No desgoverno de Jair Bolsonaro o Brasil também voltou ao Mapa da Fome, da ONU
Flávio Bolsonaro (PL) disse em vídeo que Lula “está piorando a sua vida” e “acabou com o poder de compra dos brasileiros”. Só escondeu, óbvio, que foi no governo de seu pai, Jair Bolsonaro, que as pessoas faziam fila para comer ossos e o Brasil voltou ao Mapa da Fome.
Em 2021, no governo de Jair Bolsonaro, a inflação chegou a 10,16%. Naquele momento, circularam fotos e vídeos de pessoas fazendo fila para ganhar ossos de boi para se alimentarem. Também muita gente voltou a cozinhar de lenha porque não podiam comprar botijão de gás.
Outras gravações também registraram pessoas revirando caçambas de lixo do lado de fora do Mercadão de São Paulo para conseguirem comida. Josefa Romão, moradora da Zona Leste que estava desempregada, relatou que ia todo dia ao local. “Vergonha é roubar e ir para a cadeia, eu não vou morrer de fome não”, disse na ocasião.
Em 2022, último ano do governo Bolsonaro, a Organização das Nações Unidas (ONU) voltou a incluir o Brasil no Mapa da Fome.
Essa é a realidade que Flávio Bolsonaro tenta esconder dos eleitores, falseando que é Lula quem está “destruindo o Brasil”.

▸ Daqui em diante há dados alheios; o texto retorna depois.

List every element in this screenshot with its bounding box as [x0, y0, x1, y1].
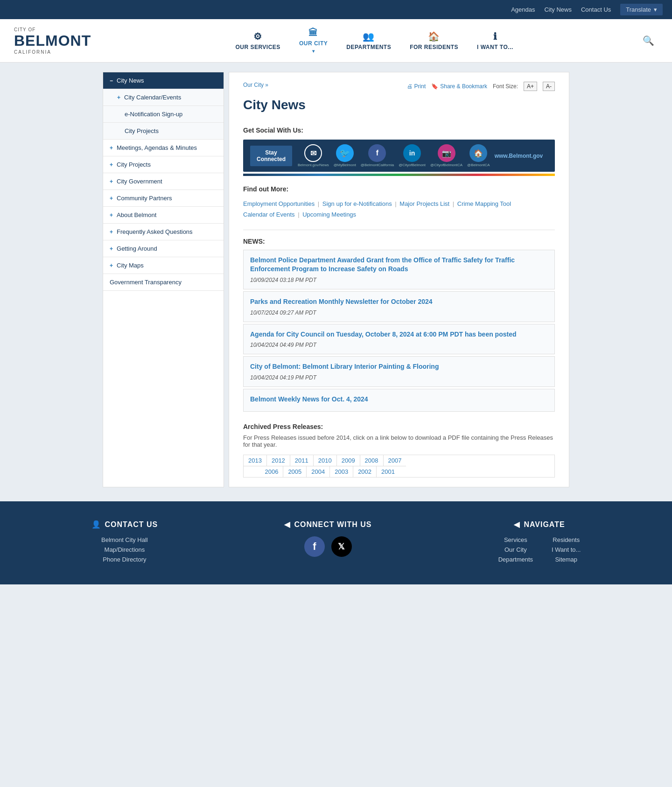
- year-link-2003[interactable]: 2003: [330, 466, 353, 477]
- social-section-label: Get Social With Us:: [243, 126, 555, 134]
- year-link-2007[interactable]: 2007: [384, 455, 406, 466]
- nav-our-services[interactable]: ⚙ OUR SERVICES: [226, 27, 289, 54]
- print-button[interactable]: 🖨 Print: [407, 83, 426, 90]
- year-link-2009[interactable]: 2009: [337, 455, 360, 466]
- nav-for-residents[interactable]: 🏠 FOR RESIDENTS: [400, 27, 468, 54]
- year-link-2002[interactable]: 2002: [353, 466, 377, 477]
- footer-departments[interactable]: Departments: [498, 556, 533, 563]
- sidebar-item-city-calendar[interactable]: + City Calendar/Events: [103, 89, 224, 106]
- sidebar-city-projects-sub-label: City Projects: [125, 127, 159, 134]
- sidebar-link-city-calendar[interactable]: + City Calendar/Events: [103, 89, 224, 105]
- footer-social-icons: f 𝕏: [284, 536, 371, 557]
- search-button[interactable]: 🔍: [639, 31, 658, 50]
- sidebar-link-meetings[interactable]: + Meetings, Agendas & Minutes: [103, 140, 224, 156]
- our-city-icon: 🏛: [308, 28, 318, 38]
- font-decrease-button[interactable]: A-: [543, 82, 555, 91]
- news-item-title[interactable]: Agenda for City Council on Tuesday, Octo…: [250, 330, 548, 339]
- toggle-icon: +: [110, 246, 113, 252]
- social-website-item[interactable]: 🏠 @BelmontCA: [467, 144, 490, 167]
- link-crime-mapping[interactable]: Crime Mapping Tool: [457, 200, 511, 207]
- sidebar-link-community-partners[interactable]: + Community Partners: [103, 190, 224, 206]
- topbar-contact-us[interactable]: Contact Us: [581, 6, 611, 13]
- footer-contact-title: 👤 CONTACT US: [91, 520, 158, 529]
- nav-our-city[interactable]: 🏛 OUR CITY ▾: [290, 24, 337, 57]
- link-employment[interactable]: Employment Opportunities: [243, 200, 315, 207]
- navigate-icon: ◀: [514, 520, 520, 529]
- footer-map-directions[interactable]: Map/Directions: [91, 546, 158, 553]
- sidebar-link-city-projects[interactable]: + City Projects: [103, 156, 224, 173]
- news-item-title[interactable]: Belmont Police Department Awarded Grant …: [250, 256, 548, 274]
- toggle-icon: +: [110, 145, 113, 151]
- sidebar-city-government-label: City Government: [117, 178, 162, 185]
- social-linkedin-item[interactable]: in @CityofBelmont: [399, 144, 426, 167]
- sidebar-link-city-projects-sub[interactable]: City Projects: [103, 123, 224, 139]
- logo[interactable]: CITY OF BELMONT CALIFORNIA: [14, 27, 91, 55]
- year-link-2006[interactable]: 2006: [260, 466, 283, 477]
- sidebar-link-enotification[interactable]: e-Notification Sign-up: [103, 106, 224, 122]
- year-link-2004[interactable]: 2004: [307, 466, 330, 477]
- topbar-city-news[interactable]: City News: [544, 6, 572, 13]
- link-enotification[interactable]: Sign up for e-Notifications: [322, 200, 392, 207]
- sidebar-item-community-partners[interactable]: + Community Partners: [103, 190, 224, 207]
- year-link-2001[interactable]: 2001: [377, 466, 399, 477]
- footer-residents[interactable]: Residents: [552, 536, 581, 543]
- sidebar-item-city-projects[interactable]: + City Projects: [103, 156, 224, 173]
- sidebar-item-city-maps[interactable]: + City Maps: [103, 257, 224, 274]
- footer-contact: 👤 CONTACT US Belmont City Hall Map/Direc…: [91, 520, 158, 566]
- year-link-2012[interactable]: 2012: [267, 455, 290, 466]
- sidebar-item-enotification[interactable]: e-Notification Sign-up: [103, 106, 224, 123]
- main-nav: ⚙ OUR SERVICES 🏛 OUR CITY ▾ 👥 DEPARTMENT…: [110, 24, 639, 57]
- nav-our-services-label: OUR SERVICES: [235, 44, 280, 50]
- sidebar-item-about-belmont[interactable]: + About Belmont: [103, 207, 224, 224]
- topbar-agendas[interactable]: Agendas: [511, 6, 535, 13]
- year-link-2008[interactable]: 2008: [360, 455, 384, 466]
- footer-facebook-icon[interactable]: f: [304, 536, 325, 557]
- chevron-down-icon: ▾: [654, 6, 657, 13]
- sidebar-item-city-projects-sub[interactable]: City Projects: [103, 123, 224, 140]
- footer-x-icon[interactable]: 𝕏: [331, 536, 352, 557]
- link-upcoming-meetings[interactable]: Upcoming Meetings: [302, 211, 356, 218]
- sidebar-item-city-government[interactable]: + City Government: [103, 173, 224, 190]
- social-instagram-item[interactable]: 📷 @CityofBelmontCA: [430, 144, 462, 167]
- news-item-title[interactable]: Belmont Weekly News for Oct. 4, 2024: [250, 395, 548, 404]
- social-email-item[interactable]: ✉ Belmont.gov/News: [298, 144, 329, 167]
- social-twitter-item[interactable]: 🐦 @MyBelmont: [334, 144, 356, 167]
- breadcrumb-parent[interactable]: Our City: [243, 82, 264, 88]
- news-item-title[interactable]: City of Belmont: Belmont Library Interio…: [250, 362, 548, 372]
- footer-our-city[interactable]: Our City: [498, 546, 533, 553]
- footer-city-hall[interactable]: Belmont City Hall: [91, 536, 158, 543]
- sidebar-item-city-news[interactable]: − City News: [103, 72, 224, 89]
- footer-sitemap[interactable]: Sitemap: [552, 556, 581, 563]
- year-link-2005[interactable]: 2005: [283, 466, 307, 477]
- sidebar-link-city-government[interactable]: + City Government: [103, 173, 224, 190]
- sidebar-link-faq[interactable]: + Frequently Asked Questions: [103, 224, 224, 240]
- social-facebook-item[interactable]: f @BelmontCalifornia: [361, 144, 394, 167]
- sidebar-item-faq[interactable]: + Frequently Asked Questions: [103, 224, 224, 240]
- link-major-projects[interactable]: Major Projects List: [399, 200, 449, 207]
- year-link-2013[interactable]: 2013: [244, 455, 267, 466]
- sidebar-link-city-news[interactable]: − City News: [103, 72, 224, 89]
- sidebar-meetings-label: Meetings, Agendas & Minutes: [117, 144, 197, 151]
- footer-services[interactable]: Services: [498, 536, 533, 543]
- sidebar-about-belmont-label: About Belmont: [117, 211, 156, 218]
- top-bar: Agendas City News Contact Us Translate ▾: [0, 0, 672, 19]
- footer-i-want-to[interactable]: I Want to...: [552, 546, 581, 553]
- sidebar-item-meetings[interactable]: + Meetings, Agendas & Minutes: [103, 140, 224, 156]
- footer-phone-directory[interactable]: Phone Directory: [91, 556, 158, 563]
- sidebar-link-city-maps[interactable]: + City Maps: [103, 257, 224, 274]
- nav-departments[interactable]: 👥 DEPARTMENTS: [337, 27, 400, 54]
- translate-button[interactable]: Translate ▾: [620, 4, 663, 15]
- year-link-2011[interactable]: 2011: [290, 455, 314, 466]
- sidebar-link-gov-transparency[interactable]: Government Transparency: [103, 274, 224, 290]
- news-item-title[interactable]: Parks and Recreation Monthly Newsletter …: [250, 297, 548, 307]
- sidebar-item-getting-around[interactable]: + Getting Around: [103, 240, 224, 257]
- sidebar-item-gov-transparency[interactable]: Government Transparency: [103, 274, 224, 291]
- sidebar-link-getting-around[interactable]: + Getting Around: [103, 240, 224, 257]
- nav-our-city-label: OUR CITY: [299, 40, 328, 47]
- share-bookmark-button[interactable]: 🔖 Share & Bookmark: [431, 83, 487, 90]
- nav-i-want-to[interactable]: ℹ I WANT TO...: [468, 27, 523, 54]
- year-link-2010[interactable]: 2010: [314, 455, 337, 466]
- sidebar-link-about-belmont[interactable]: + About Belmont: [103, 207, 224, 223]
- font-increase-button[interactable]: A+: [524, 82, 537, 91]
- link-calendar[interactable]: Calendar of Events: [243, 211, 295, 218]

Flávio publicou um vídeo em suas redes sociais dizendo que faltou no debate da Band, realizado no domingo (23), porque Lula também não foi. “Eu quero debater, mas quero debater com quem está destruindo o Brasil e piorando a sua vida”, disse, acrescentando que os demais candidatos “não são meus adversários”.
Nos três anos de governo Lula, a inflação calculada pelo Índice Nacional de Preços ao Consumidor (INPC) foi de 3,71%, 4,77% e 3,90%.
Ao mesmo tempo, o governo Lula promoveu uma política de valorização real do salário mínimo, isto é, com aumentos superiores à inflação.
Em 2021, com a inflação em 10,16%, Jair Bolsonaro concedeu somente 5,26% de reajuste. Isso significa que, na prática, o salário mínimo perdeu poder de compra.
Com Lula, os aumentos foram de 7,43%, 6,97% e 7,5%. Todos esses valores são superiores ao índice de inflação, o que significa que os trabalhadores passaram a ter um poder de compra maior.

Enquanto Flávio tenta argumentar que quer enfrentar Lula em um debate, os usuários nas redes sociais lembraram a cena de Flávio Bolsonaro desmaiando durante um debate em 2016, quando enfrentou os demais candidatos à Prefeitura do Rio de Janeiro. Ele atribuiu o desmaio a remédios que tomava e a uma intoxicação alimentar.
Um comentário com quase 7 mil curtidas na postagem feita por Flávio o criticou por mostrar que “sua candidatura existe em função do Lula, e não em função de apresentar um projeto melhor para o Brasil”.